Berburu merupakan kebiasaan kaum bangsawan yang sudah mentradisi pada setiap negeri, pada saatu waktu seorang pangeran dari salah satu negeri yang cukup makmur hendak mengadakan perjalanan untuk melakukkan perburuan. Dikumpulkannylah beberapa prajurit untuk mengawal dan seorang penasehat pribadi yang setia pun ikutserta dalam perjalanan itu.
Esok harinya, perjalanan pun dimulai. Selepas dari gerbang istana kerajaan, rombongan harus melakukan perjalanan melalui pemukiman penduduk yang luas sehingga cukup banyak memakan waktu. Setelah tiba di ujung perkambungan barulah rombongan mulai memasuki hutan dan masuk kedalam dengan harapan akan menemukan binatang buruan. Perjalanan sudah sekian jauh memasuki hutan belantara namun belum ada satupun binatang buruan yang mereka jumpai.
Tiba-tiba terdengan suara kuda meringkik keras disertai jeritan Sang Pangeran. Seketika rombongan terhenti, Penasehat pribadi pangeran segera memeriksa apa yang terjadi. Ternyata kuda yang ditunggangi pangeran tergelincir dan terperosok ke dalam lubang. Pangeran terjaduh dan menyebabkan salah satu jari kakinya patah sehingga membuat dia cacat.
Akibat kejadian itu merekapun bergegas untuk kembali ke istana. Sepanjang perjalanan pulang sang pangeran menahan perih karena salah satu jari kakinya patah, ia mengeluh mengadu kesakitan pada penasehatnya. Sang penasehat dengan tenang menyabarkan hati pangeran, “sabarlah paduka, anda harus bersyukur karena hanya jari kaki tuan saja yang patah”. Mendengar itu murkalah sang pangeran, dan berkata “hai penasehat, nanti kalau kita sudah sampai di istana, itu pertana pengambidanmu sudah berakhir. Kamu saya pecat! Mengapa jari kaki saya patah kau suruh aku bersyukur? Dengan nada rendah penasehat menjawab, “Baiklah, hamba terima, namun sekali lagi saya sarankan agar pangeran bersyukur”.
Waktu sudah lama berlalu, dan sudah lama pula sang pangeran tidak melakukan perburuan sehingga membuatnya rindu. Maka berangkatlah pangeran untuk melakukan perburuan, tetapi kali ini pangeran tidak membawa rombongan, ia hanya didampingi penasehat pribadinya yang baru. Saat dalam perburuan, alangkah terkejutnya pangeran ketika tiba-tiba dia dan penasehat sudah dikepung oleh sekelompok suku pedalaman yang liar dan bringas yang akan menyerang dan merampas siapa saja yang ditemuinya di hutan. Pertempuran pun tak bisa dihindari dan sang pangeran serta penasehat berhasil ditawan. Suku pedalaman segera melakukan sesembahan karena telah berhasil mendapat tawanan manusia.

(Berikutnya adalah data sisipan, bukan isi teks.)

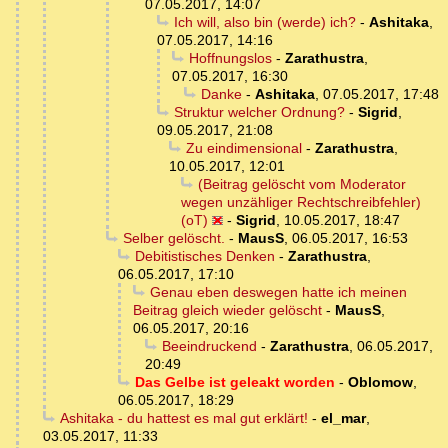
07.05.2017, 14:07
Ich will, also bin (werde) ich?
-
Ashitaka
,
07.05.2017, 14:16
Hoffnungslos
-
Zarathustra
,
07.05.2017, 16:30
Danke
-
Ashitaka
,
07.05.2017, 17:48
Struktur welcher Ordnung?
-
Sigrid
,
09.05.2017, 21:08
Zu eindimensional
-
Zarathustra
,
10.05.2017, 12:01
(Beitrag gelöscht vom Moderator
wegen unzähliger Rechtschreibfehler)
(oT)
-
Sigrid
,
10.05.2017, 18:47
Selber gelöscht.
-
MausS
,
06.05.2017, 16:53
Debitistisches Denken
-
Zarathustra
,
06.05.2017, 17:10
Genau eben deswegen hatte ich meinen
Beitrag gleich wieder gelöscht
-
MausS
,
06.05.2017, 20:16
Beeindruckend
-
Zarathustra
,
06.05.2017,
20:49
Das Gelbe ist geleakt worden
-
Oblomow
,
06.05.2017, 18:29
Ashitaka - du hattest es mal gut erklärt!
-
el_mar
,
03.05.2017, 11:33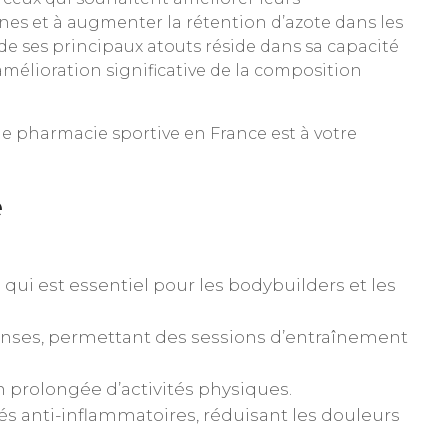
nes et à augmenter la rétention d’azote dans les
 de ses principaux atouts réside dans sa capacité
amélioration significative de la composition
une pharmacie sportive en France est à votre
e
ui est essentiel pour les bodybuilders et les
tenses, permettant des sessions d’entraînement
on prolongée d’activités physiques.
 anti-inflammatoires, réduisant les douleurs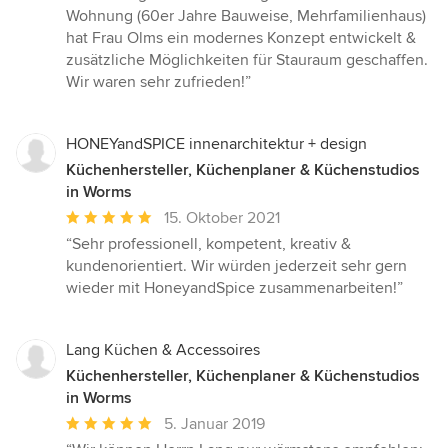
5
Wohnung (60er Jahre Bauweise, Mehrfamilienhaus)
von
hat Frau Olms ein modernes Konzept entwickelt &
5
zusätzliche Möglichkeiten für Stauraum geschaffen.
Sternen
Wir waren sehr zufrieden!”
HONEYandSPICE innenarchitektur + design
Küchenhersteller, Küchenplaner & Küchenstudios
in Worms
Durchschnittliche
15. Oktober 2021
Bewertung:
“Sehr professionell, kompetent, kreativ &
5
kundenorientiert. Wir würden jederzeit sehr gern
von
wieder mit HoneyandSpice zusammenarbeiten!”
5
Sternen
Lang Küchen & Accessoires
Küchenhersteller, Küchenplaner & Küchenstudios
in Worms
Durchschnittliche
5. Januar 2019
Bewertung: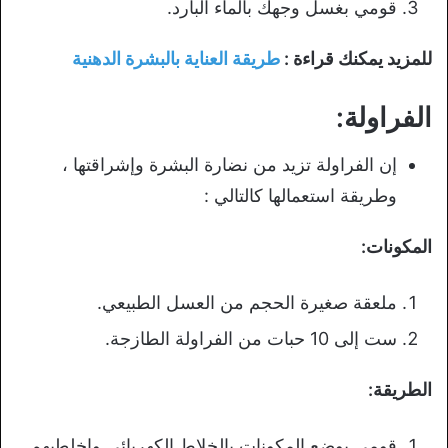
قومي بغسل وجهك بالماء البارد.
للمزيد يمكنك قراءة :
طريقة العناية بالبشرة الدهنية
الفراولة:
إن الفراولة تزيد من نضارة البشرة وإشراقتها ،
وطريقة استعمالها كالتالي :
المكونات:
ملعقة صغيرة الحجم من العسل الطبيعي.
ست إلى 10 حبات من الفراولة الطازجة.
الطريقة:
قومي بوضع المكونات بالخلاط الكهربائي واخلطيهم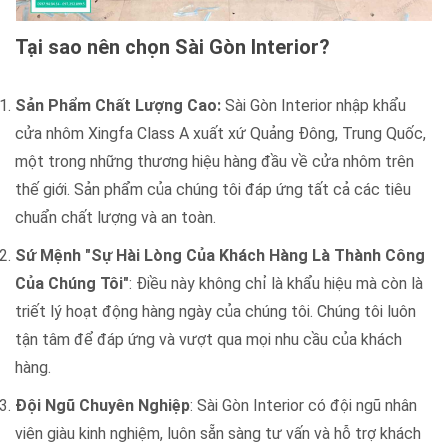
Tại sao nên chọn Sài Gòn Interior?
Sản Phẩm Chất Lượng Cao:
Sài Gòn Interior nhập khẩu
cửa nhôm Xingfa Class A xuất xứ Quảng Đông, Trung Quốc,
một trong những thương hiệu hàng đầu về cửa nhôm trên
thế giới. Sản phẩm của chúng tôi đáp ứng tất cả các tiêu
chuẩn chất lượng và an toàn.
Sứ Mệnh "Sự Hài Lòng Của Khách Hàng Là Thành Công
Của Chúng Tôi"
: Điều này không chỉ là khẩu hiệu mà còn là
triết lý hoạt động hàng ngày của chúng tôi. Chúng tôi luôn
tận tâm để đáp ứng và vượt qua mọi nhu cầu của khách
hàng.
Đội Ngũ Chuyên Nghiệp
: Sài Gòn Interior có đội ngũ nhân
viên giàu kinh nghiệm, luôn sẵn sàng tư vấn và hỗ trợ khách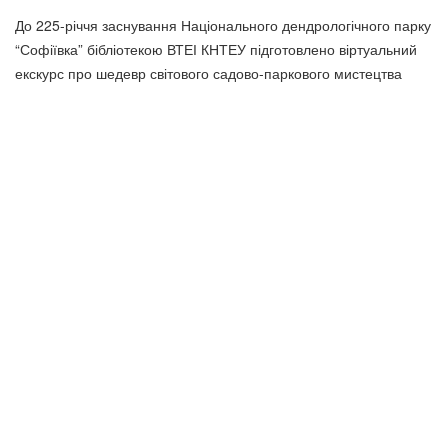
До 225-річчя заснування Національного дендрологічного парку
“Софіївка” бібліотекою ВТЕІ КНТЕУ підготовлено віртуальний
екскурс про шедевр світового садово-паркового мистецтва
До уваги користувачів
Згідно з правилами користування бібліотекою ВТЕІ ДТЕУ всі
користувачі бібліотеки 1-5 курсів зобов’язані до кінця
навчального року повернути на абонементи всю літературу
або перереєструвати її для подальшого користування. При
втраті будь-якого друкованого документу (книги, навчально-
методичної літератури) необхідно зробити рівноцінну заміну.
Виконання цих вимог є обов’язковим при підписанні обхідних
листів.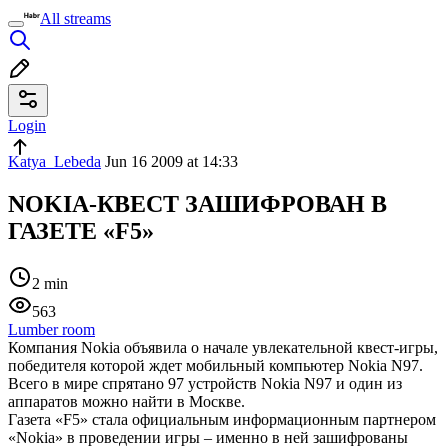
All streams
Login
Katya_Lebeda
Jun 16 2009 at 14:33
NOKIA-КВЕСТ ЗАШИФРОВАН В
ГАЗЕТЕ «F5»
2 min
563
Lumber room
Компания Nokia объявила о начале увлекательной квест-игры,
победителя которой ждет мобильный компьютер Nokia N97.
Всего в мире спрятано 97 устройств Nokia N97 и один из
аппаратов можно найти в Москве.
Газета «F5» стала официальным информационным партнером
«Nokia» в проведении игры – именно в ней зашифрованы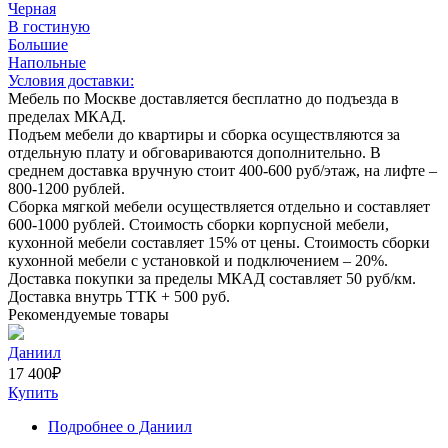
Черная
В гостиную
Большие
Напольные
Условия доставки:
Мебель по Москве доставляется бесплатно до подъезда в
пределах МКАД.
Подъем мебели до квартиры и сборка осуществляются за
отдельную плату и обговариваются дополнительно. В
среднем доставка вручную стоит
400-600
руб/этаж, на лифте –
800-1200
рублей.
Сборка мягкой мебели осуществляется отдельно и составляет
600-1000
рублей. Стоимость сборки корпусной мебели,
кухонной мебели составляет
15%
от цены. Стоимость сборки
кухонной мебели с установкой и подключением –
20%
.
Доставка покупки за пределы МКАД составляет
50
руб/км.
Доставка внутрь ТТК +
500
руб.
Рекомендуемые товары
Даниил
17 400
₽
Купить
Подробнее
о Даниил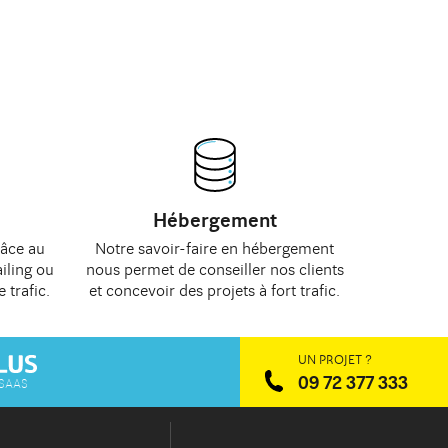
Hébergement
râce au
Notre savoir-faire en hébergement
iling
ou
nous permet de
conseiller
nos clients
e trafic
.
et concevoir des projets à fort trafic.
UN PROJET ?
09 72 377 333
 SAAS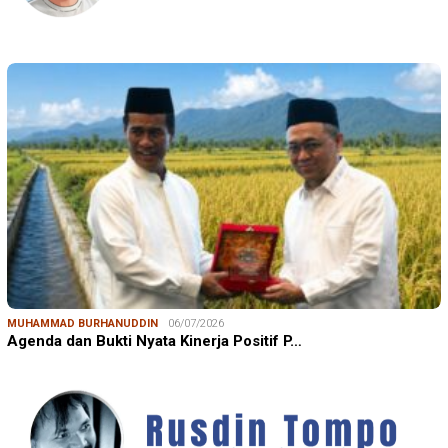
MUHAMMAD BURHANUDDIN
06/07/2026
Agenda dan Bukti Nyata Kinerja Positif P…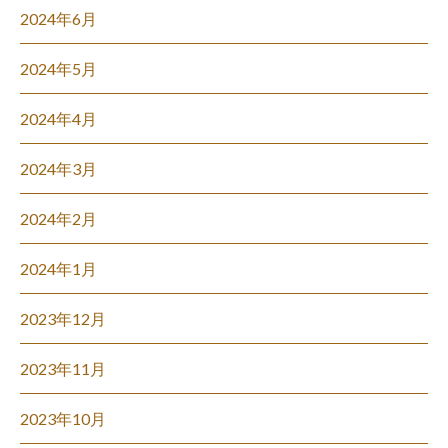
2024年6月
2024年5月
2024年4月
2024年3月
2024年2月
2024年1月
2023年12月
2023年11月
2023年10月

Maka dimulailah acara ritual sesembahan. “Siapa pangeran di antara kalian berdua?” tanya kepala suku. Dengan tegas penasehat pribadi menjawab, “Dia Pangeran”, sambil menunjuk ke arah pangeran. “Baik” ujar kepala suku, “Bawa dia ke meja persembahan! “Maka mulailah pangeran diikat di atas meja sesembahan. Tiba-tiba kepala suku kaget, karena ternyata terdapat cacat di bagian jari kaki pangeran. “Dia tidak sempurna ! Dia cacat!” teriak kepala suku. “Engkau telah berbohong”, sambil menunjuk ke arah penasehat. “Tangkap dan ikat dia dan usir orang cacat ini!”.
Inilah hikmah mengapa penasehat yang dulu menyarankan agar pangeran bersyukur. Sang pangeran pun merasa bersalah hingga ia bermaksud meminta ma’af dan mencari penasehatnya dulu agar kembali mengabdi di istana.
Dalam menghadapi berbagai hal yang menimpa kita baik suka maupun duka, kita harus pandai mengambil hikmah dan senantiasa bersyukur.